SAN JUAN Dec 13 Moody's Investors Service on
Thursday slashed Puerto Rico's credit rating by two notches to
Baa3 from Baa1 with a negative outlook.
The decision, which affects $38 billion of outstanding debt,
is linked to the U.S. commonwealth's weak economic outlook, its
high - and growing - level of debt, the lack of meaningful
pension reforms and a weak financial performance, the credit
ratings agency said.
The downgrade left Puerto Rico's GO rating a single level
above non-investment grade, or junk, which is where it was in
At the same time, Moody's lowered the bonds of Puerto Rico's
Public Finance Corporation, its Aqueduct & Sewer Authority and
certain Highways & Transportation Authority bonds to Ba1, the
highest non-investment-grade, or junk, rating.

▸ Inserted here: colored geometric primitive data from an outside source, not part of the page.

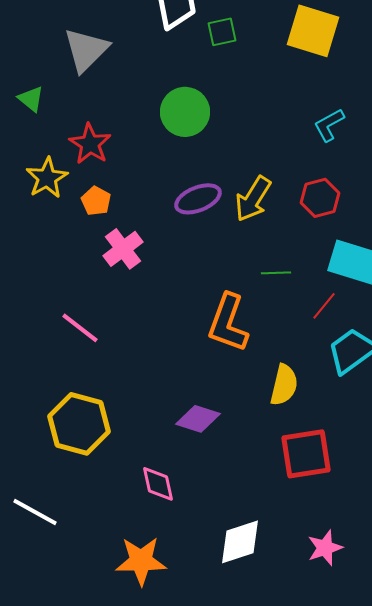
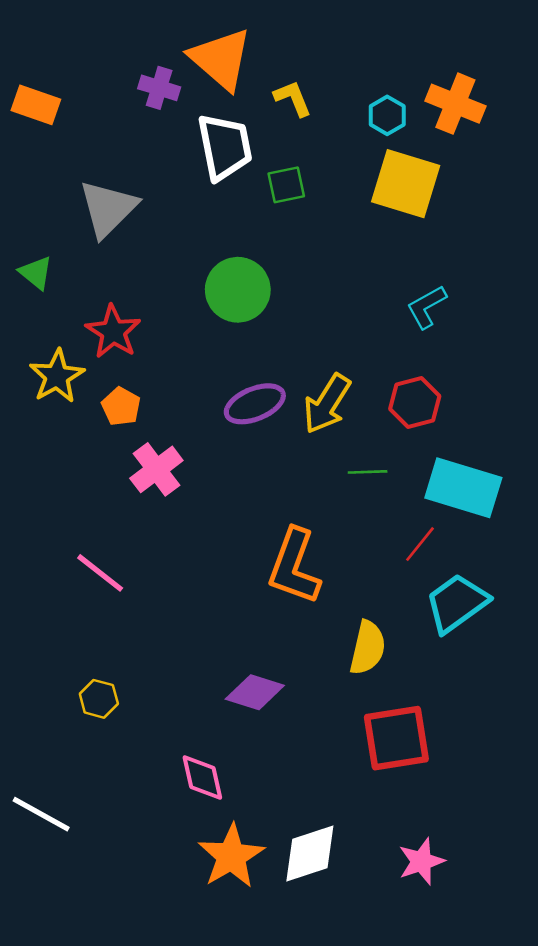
green line: (276, 273) -> (368, 472), moved
yellow hexagon: (79, 424) -> (99, 699), size x0.5
orange star: (141, 561) -> (231, 856), moved, turned -30

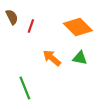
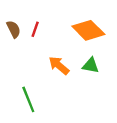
brown semicircle: (12, 17) -> (14, 29), moved

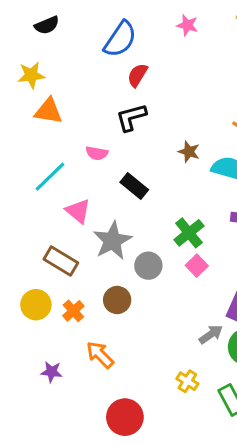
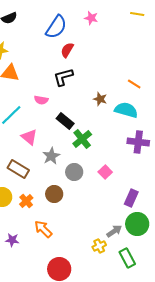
pink star: (187, 25) -> (91, 18), moved
green cross: (189, 233) -> (82, 139), moved
gray star: (112, 241) -> (51, 156), size x0.7
gray arrow: (211, 334) -> (114, 231), moved
yellow cross: (187, 381) -> (99, 246), turned 32

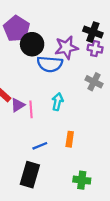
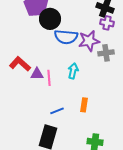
purple star: (66, 48) -> (89, 41), moved
gray cross: (94, 82) -> (106, 53), turned -35
purple triangle: (18, 105) -> (37, 74), turned 32

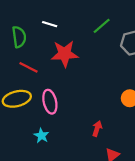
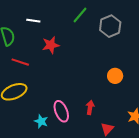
red star: (65, 54) -> (51, 45), size x0.7
pink ellipse: (50, 102) -> (61, 111), moved

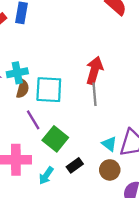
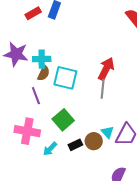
purple line: (33, 120) -> (36, 96), moved
brown circle: (110, 170) -> (94, 141), moved

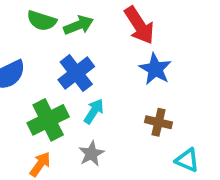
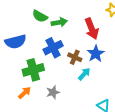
cyan arrow: (94, 111) -> (84, 74), moved
brown cross: (159, 122) -> (75, 57), moved

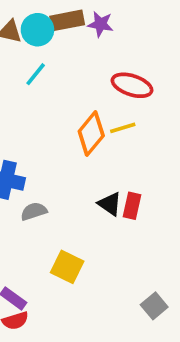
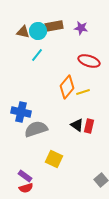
purple star: (100, 24) -> (81, 28), moved
yellow line: (123, 128) -> (83, 92), moved
gray semicircle: (34, 211) -> (36, 129), size x1.6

The downgrade comes as the U.S. $3.7 trillion municipal bond
market sizes up the incoming administration of Governor-Elect
Alejandro Garcia Padilla, who ousted Republican Governor Luis
Fortuno in a close election last month.
Fortuno was seen as a pro-business reformer whose painful
economic initiatives seemed to be starting to bear fruit.
Puerto Rico's 30-year yield spread over top-rated bonds on
the municipal market traded at 248 basis points last Friday, a
record high for 2012, according to Municipal Market Data.
The announcement came first from Juan Carlos Battle, the
president of the Government Development Bank, which acts as
Puerto Rico's financial adviser.
"We are not pleased by the action taken by Moody's today and
we are in disagreement that they did not give time to the
incoming administration to present its fiscal team and work plan
to address these issues," Battle said.
"We also disagree with the interpretation of many of the
aspects of the government's present fiscal situation."